最先端のアプリケーションに高出力を供給する励起レーザダイオード
レーザダイオードは効率的、狭線幅、高輝度であり、長寿命であるので、理想的なレーザ励起光源となる。また、極めて高出力の光パワーを生成するように作製可能である。
長寿命と小型だけでなく、レーザダイオード(LD)は、既知のレーザ光源の中で最高の電力変換効率を持つ。そのような理由で、レーザダイオードは、最新レーザ技術の基盤の大半を占め、それには2つの使用法も関係する。まず、LDは多くの用途に合わせてUVから中赤外までの波長で発光する。二番目に、LDは多くのタイプの光励起固体レーザにとって、非常に確かな励起光源である。その範囲は、科学から、産業、さらに超高速から連続波まで広がる。同時に、非固体ハイパワーレーザ、ダイオード励起アルカリ金属レーザ(DPaL)用の励起光源でもある。
レーザ励起用のハイパワー LDは、膨大な波長範囲で市販されている、物理的な構成、ビーム特性、その他の品質も豊富である。レーザダイオードの構成に含まれるのは、シングルエミッタ、バー(シングルエミッタの列)、スタック(2Dアレイ)およびパルス出力。そのような多様な製品を短い記事でカバーするのは不可能なので、ここでは利用できるもののわずかなサンプルを紹介するにとどめる。
ハイパワー励起LDの最大メーカーの2社は、周知のハイパワーレーザメーカー、米IPGフォトニクス社(IPG Photonics)と独トルンプ社(TRUMPF)である。とはいえ、これら2社は実際上、励起LDの製品全体を自社のダイオード励起レーザ製品に組み込んでおり、従ってここでは取り上げない。
効率的な設計
マルチkWの固体レーザあるいはファイバレーザを光励起するのに必要なパワーは非常に高いので、効率的な励起光源の設計が重要である。

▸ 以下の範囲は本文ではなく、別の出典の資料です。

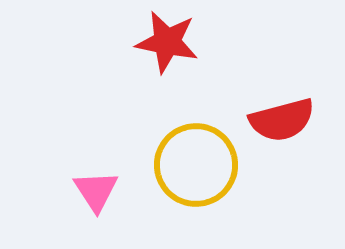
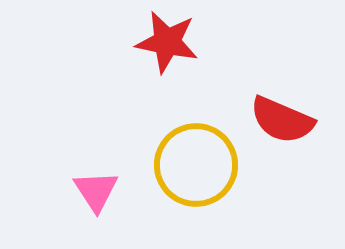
red semicircle: rotated 38 degrees clockwise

「どんなハイパワーアプリケーションでも、パワー効率は、最重要パラメータの1つである、特に不適切な場所で熱を生成する可能性のある数kWのエネルギーを扱う場合には重要である」と独オスラム・オプトセミコンダクターズ社のシニアマーケティングマネージャー、ペドロ・ムニョス氏(Pedro Muñoz)は話している。「熱は寿命とレーザの性能を縮めるだけでなく、一定パワーレベル達成にはより多くのレーザダイが必要になり、一段と複雑な冷却の設計が必要になる。うまく設計されていないと、非効率なシステムは、通常より高価になり、性能は劣る」。
ムニョス氏の説明によると、効率改善のためには、効率のよいレーザが必要なだけでなく、多様なLD光源や波長からのレーザパワーを効率的に統合しなければならない。「レーザの迷光を回避するために、必要とするところへ光を正しく方向付け、励起材料の代わりにレーザ装置を加熱するようなことがあってはならない。フリースペース結合の設計があるが、これが可能なのは一定のパワーレベルまでである、レーザの冷却と電気駆動要件は、通常、レーザ装置のどこかに設置されたコンパクトな周知のスタックユニットで行われる。エレクトロニクスや熱問題から解放されたレーザ光を供給するために、つまり活性材を励起するには、一般にファイバが用いられる」。
ムニョス氏によると、オスラム社のLDバーは発散角<8°でレーザ光を供給 する、これは高動作電流と熱条件で一定のままであり、実質的にすべての光を小さなファイバコアに結合できる。従って、レーザ装置全体の効率が向上する。
同社は、ハイパワー InAlGaAsベースの、マルチブロードストライプエミッタの赤外(IR)レーザバーを生産している(図 1)。狙いは、固体レーザとファイバレーザの励起(およびダイレクト材料加工)である。標準波長に含まれるのは、808、880、915、940、960、980および1020nm。1060nmは準備中。一般的な出力パワーは、CWで250W、QCWモードで最大500W。OSRAMは、すでに一般的な65%電力変換効率(9xxnmで)を実証しており、量産で>70%ピークである。
「当社は、ファイバ結合用に低フィルファクタレーザバー、CW動作用に50%フィルファクタレーザバー、QCW結合用に80%フィルファクタバーを提供している。レーザバーマウンティング技術を熟知している顧客向けにはマウントしていないバーダイ(バーとして)のみを提供している、マウント作業は極めて難しく、それ自体が特殊技術だからである」とムニョス氏は説明している。